BEGIN
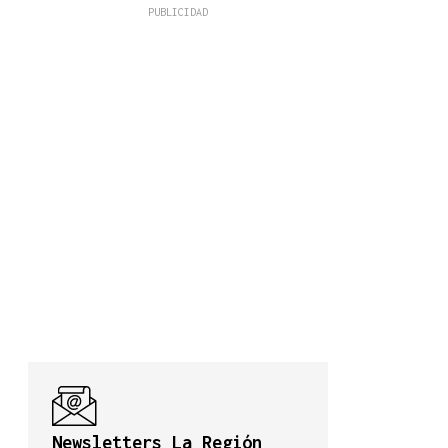
Newsletters La Región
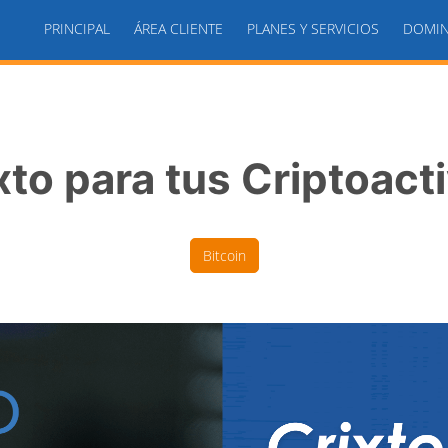
PRINCIPAL
ÁREA CLIENTE
PLANES Y SERVICIOS
DOMIN
xto para tus Criptoact
Bitcoin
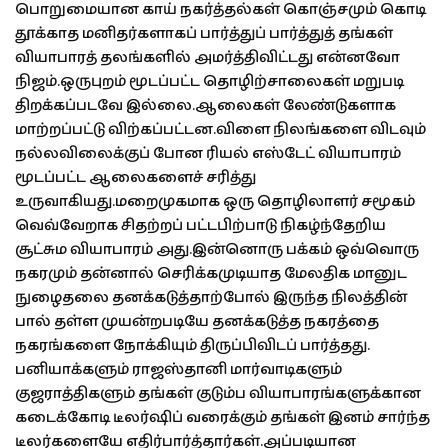
பொறுமையான காய் நகர்த்தல்கள் கொஞ்சமும் கொடி
தூக்காத மனிதர்களாகப் பார்த்துப் பார்த்துத் தங்கள்
வியாபாரத் தலங்களில் அமர்த்திவிட்டது என்னவோ
நிஜம்.ஒருபுறம் மூடப்பட்ட தொழிற்சாலைகள் மறுபடி
திறக்கப்படவே இல்லை.ஆலைகள் லேண்டுகளாக
மாற்றப்பட்டு விற்கப்பட்டன.விளை நிலங்களை விடவும்
நல்லவிலைக்குப் போன ரியல் எஸ்டேட் வியாபாரம்
மூடப்பட்ட ஆலைகளைச் சரித்து
உருவாகியது.மறைமுகமாக ஒரு தொழிலாளர் சமூகம்
வெவ்வேறாக சிதற்றப் பட்டபிற்பாடு நிகழ்ந்தேறிய
சூட்சும வியாபாரம் அது.இன்னொரு பக்கம் ஒவ்வொரு
நகரமும் தன்னால் செரிக்கமுடியாத மேலதிக மானுட
நுழைதலை தனக்கடுத்தாற்போல் இருந்த நிலத்தின்
பால் தள்ள முயன்றபடியே தனக்கடுத்த நகரத்தை
நகரங்களை நோக்கியும் திருப்பிவிடப் பார்த்தது.
பனியாக்களும் ராஜஸ்தானி மார்வாடிகளும்
குஜராத்திகளும் தங்கள் குடும்ப வியாபாரங்களுக்கான
கடைக்கோடி டீலர்ஷிப் வரைக்கும் தங்கள் இனம் சார்ந்த
டீலர்களையே எதிர்பார்த்தார்கள்.அப்படியான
END
» What is expected: Copy the listing exactly but drop its images.

» Final answer:
Newsletters La Región
PRINCIPAL
ÁREA CLIENTE
PLANES Y SERVICIOS
DOMIN
xto para tus Criptoact
Bitcoin
பொறுமையான காய் நகர்த்தல்கள் கொஞ்சமும் கொடி
தூக்காத மனிதர்களாகப் பார்த்துப் பார்த்துத் தங்கள்
வியாபாரத் தலங்களில் அமர்த்திவிட்டது என்னவோ
நிஜம்.ஒருபுறம் மூடப்பட்ட தொழிற்சாலைகள் மறுபடி
திறக்கப்படவே இல்லை.ஆலைகள் லேண்டுகளாக
மாற்றப்பட்டு விற்கப்பட்டன.விளை நிலங்களை விடவும்
நல்லவிலைக்குப் போன ரியல் எஸ்டேட் வியாபாரம்
மூடப்பட்ட ஆலைகளைச் சரித்து
உருவாகியது.மறைமுகமாக ஒரு தொழிலாளர் சமூகம்
வெவ்வேறாக சிதற்றப் பட்டபிற்பாடு நிகழ்ந்தேறிய
சூட்சும வியாபாரம் அது.இன்னொரு பக்கம் ஒவ்வொரு
நகரமும் தன்னால் செரிக்கமுடியாத மேலதிக மானுட
நுழைதலை தனக்கடுத்தாற்போல் இருந்த நிலத்தின்
பால் தள்ள முயன்றபடியே தனக்கடுத்த நகரத்தை
நகரங்களை நோக்கியும் திருப்பிவிடப் பார்த்தது.
பனியாக்களும் ராஜஸ்தானி மார்வாடிகளும்
குஜராத்திகளும் தங்கள் குடும்ப வியாபாரங்களுக்கான
கடைக்கோடி டீலர்ஷிப் வரைக்கும் தங்கள் இனம் சார்ந்த
டீலர்களையே எதிர்பார்த்தார்கள்.அப்படியான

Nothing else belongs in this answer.